The village coordinator for the project stated that the first initiative helped them learn. They made some mistakes, and were unable to mobilize enough people to donate labour, which meant that they went Rs 32,000 over budget. However, they learned how to do the work, where to buy the material, how to organize village labour, and where to use them most productively. Consequently, they were able to effectively pursue future road projects, meeting their monetary and road construction targets with ease.
This portrayal of the functioning of the guthi is not meant to either suggest that all villagers agreed with the decisions or to romanticize the institution entirely. There was a healthy dose of disagreement while undertaking each decision. For instance, the funds to build roads were not enough to cover the entire roadway to the village, so decisions had to be made to pick the slopes for intervention. Many people discussed these priority spots at great length, and although some got what they wanted and others did not, every dissenting voice was heard and deliberated.
The guthi emphasized a meaningful balance between collective and individual responsibility. After each decision, specific individuals were selected to coordinate those outcomes.
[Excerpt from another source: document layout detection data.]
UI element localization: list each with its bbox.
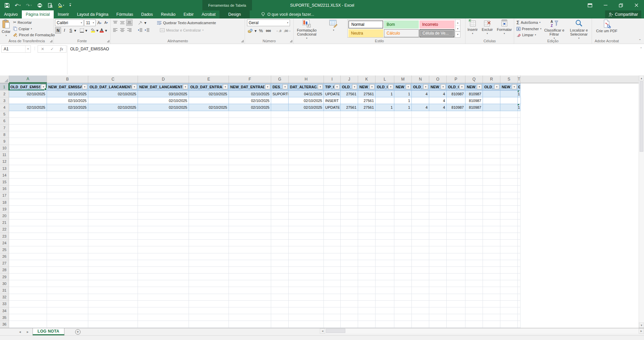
empty-cell[interactable] <box>394 152 412 158</box>
comma-style-button[interactable]: 000 <box>265 28 272 34</box>
header-cell-H1[interactable]: DAT_ALTERACAO▼ <box>289 83 324 91</box>
empty-cell[interactable] <box>229 267 271 274</box>
horizontal-scroll-thumb[interactable] <box>326 329 345 333</box>
empty-cell[interactable] <box>429 152 447 158</box>
empty-cell[interactable] <box>271 118 289 125</box>
number-dialog-launcher[interactable] <box>290 40 292 42</box>
empty-cell[interactable] <box>341 321 358 328</box>
empty-cell[interactable] <box>483 233 500 240</box>
empty-cell[interactable] <box>341 199 358 206</box>
empty-cell[interactable] <box>429 246 447 253</box>
empty-cell[interactable] <box>412 260 429 267</box>
empty-cell[interactable] <box>289 118 324 125</box>
tab-inserir[interactable]: Inserir <box>54 10 73 18</box>
empty-cell[interactable] <box>358 253 376 260</box>
empty-cell[interactable] <box>500 192 518 199</box>
empty-cell[interactable] <box>289 226 324 233</box>
empty-cell[interactable] <box>483 294 500 301</box>
empty-cell[interactable] <box>271 287 289 294</box>
empty-cell[interactable] <box>189 220 229 226</box>
cell-J2[interactable]: 27561 <box>341 91 358 97</box>
empty-cell[interactable] <box>447 240 465 246</box>
empty-cell[interactable] <box>412 125 429 131</box>
empty-cell[interactable] <box>412 199 429 206</box>
column-header-L[interactable]: L <box>376 76 394 83</box>
row-header-7[interactable]: 7 <box>0 125 9 131</box>
empty-cell[interactable] <box>412 138 429 145</box>
empty-cell[interactable] <box>447 111 465 118</box>
header-cell-B1[interactable]: NEW_DAT_EMISSAO▼ <box>47 83 88 91</box>
empty-cell[interactable] <box>138 145 189 152</box>
empty-cell[interactable] <box>376 118 394 125</box>
empty-cell[interactable] <box>88 179 138 185</box>
empty-cell[interactable] <box>289 179 324 185</box>
cell-S4[interactable] <box>500 104 518 111</box>
empty-cell[interactable] <box>47 118 88 125</box>
cell-P4[interactable]: 810987 <box>447 104 465 111</box>
empty-cell[interactable] <box>518 131 521 138</box>
conditional-formatting-button[interactable]: ≠ Formatação Condicional▾ <box>294 19 320 38</box>
empty-cell[interactable] <box>483 220 500 226</box>
copy-button[interactable]: Copiar▾ <box>12 26 56 32</box>
empty-cell[interactable] <box>289 287 324 294</box>
filter-button-E[interactable]: ▼ <box>223 84 228 89</box>
font-family-combo[interactable]: Calibri▾ <box>55 19 84 26</box>
empty-cell[interactable] <box>518 186 521 192</box>
empty-cell[interactable] <box>138 260 189 267</box>
empty-cell[interactable] <box>500 280 518 287</box>
empty-cell[interactable] <box>189 206 229 212</box>
accounting-dropdown[interactable]: ▾ <box>255 29 257 33</box>
row-header-18[interactable]: 18 <box>0 199 9 206</box>
empty-cell[interactable] <box>500 226 518 233</box>
empty-cell[interactable] <box>465 280 483 287</box>
header-cell-F1[interactable]: NEW_DAT_ENTRADA▼ <box>229 83 271 91</box>
header-cell-I1[interactable]: TIP_OP▼ <box>324 83 341 91</box>
empty-cell[interactable] <box>271 186 289 192</box>
empty-cell[interactable] <box>271 179 289 185</box>
empty-cell[interactable] <box>324 138 341 145</box>
empty-cell[interactable] <box>429 260 447 267</box>
empty-cell[interactable] <box>376 287 394 294</box>
empty-cell[interactable] <box>289 192 324 199</box>
empty-cell[interactable] <box>138 158 189 165</box>
empty-cell[interactable] <box>324 111 341 118</box>
filter-button-B[interactable]: ▼ <box>82 84 87 89</box>
empty-cell[interactable] <box>9 321 47 328</box>
empty-cell[interactable] <box>324 314 341 321</box>
cell-S3[interactable] <box>500 97 518 104</box>
empty-cell[interactable] <box>465 172 483 179</box>
empty-cell[interactable] <box>394 118 412 125</box>
empty-cell[interactable] <box>500 287 518 294</box>
cell-F2[interactable]: 02/10/2025 <box>229 91 271 97</box>
empty-cell[interactable] <box>483 280 500 287</box>
empty-cell[interactable] <box>429 220 447 226</box>
empty-cell[interactable] <box>412 220 429 226</box>
empty-cell[interactable] <box>500 260 518 267</box>
empty-cell[interactable] <box>412 294 429 301</box>
empty-cell[interactable] <box>9 307 47 314</box>
empty-cell[interactable] <box>465 111 483 118</box>
empty-cell[interactable] <box>88 246 138 253</box>
empty-cell[interactable] <box>138 253 189 260</box>
empty-cell[interactable] <box>229 172 271 179</box>
cell-G2[interactable]: SUPORTE <box>271 91 289 97</box>
tab-acrobat[interactable]: Acrobat <box>198 10 219 18</box>
cell-P2[interactable]: 810987 <box>447 91 465 97</box>
empty-cell[interactable] <box>47 111 88 118</box>
empty-cell[interactable] <box>465 131 483 138</box>
empty-cell[interactable] <box>341 165 358 172</box>
empty-cell[interactable] <box>341 280 358 287</box>
empty-cell[interactable] <box>358 192 376 199</box>
close-button[interactable] <box>629 0 644 10</box>
empty-cell[interactable] <box>465 158 483 165</box>
empty-cell[interactable] <box>447 280 465 287</box>
empty-cell[interactable] <box>358 307 376 314</box>
borders-dropdown[interactable]: ▾ <box>85 28 87 33</box>
empty-cell[interactable] <box>394 280 412 287</box>
tab-dados[interactable]: Dados <box>137 10 157 18</box>
empty-cell[interactable] <box>518 179 521 185</box>
empty-cell[interactable] <box>500 301 518 307</box>
empty-cell[interactable] <box>358 125 376 131</box>
tab-design[interactable]: Design <box>219 10 249 18</box>
empty-cell[interactable] <box>271 233 289 240</box>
Three people were chosen to buy the stretcher, three more to investigate generator prices, and a team of nine people were assigned specific responsibilities to complete various components of the project. At a time when political parties bicker in the name of consensus, these villagers illustrate how assigned responsibility can facilitate effective action.
The experiences from this village are also instructive in understanding ethnic harmony. There are four other smaller guthis in the village. These guthis are ethnically homogeneous, and are responsible for dealing with cultural functions related to each group. However, when it comes to matters pertaining to the entire village, the constituent guthi meets to decide future course of action, without interference from the ethnic guthis. These groups complement each other and exist in harmony rather than impede the others.
As a Tamang villager put it: “We have been living here for generations, and so have the Newars. If someone wants to call this region Newa district, I don’t understand the problem with that name as long as we continue to get to live like we have in the past. Equally, I also don’t understand why the name has to be specifically Newa. We need roads, schools, and jobs...why do they want to make us fight over the names instead of helping us all make a living?”
Life is not rosy in this village by any means, but they have sustained meaningful engagement for decades now. The guthi provides a powerful platform for discussion, debate, and ultimately democracy.
Even as there is a crisis of legitimacy at the national level, these processes compensate somewhat for the failures of the state by uniting villagers to achieve their own ends, and in their own terms: the epitome of what successful decentralization should look like. Even the explosive issue of ethnicity appears to be under control here, as people recognize and embody their ethnic identity while also effectively collaborating with others. Future conversations on macro issues should thus begin from successful engagements in the grassroots, not only from the centre, where democratic processes have largely failed.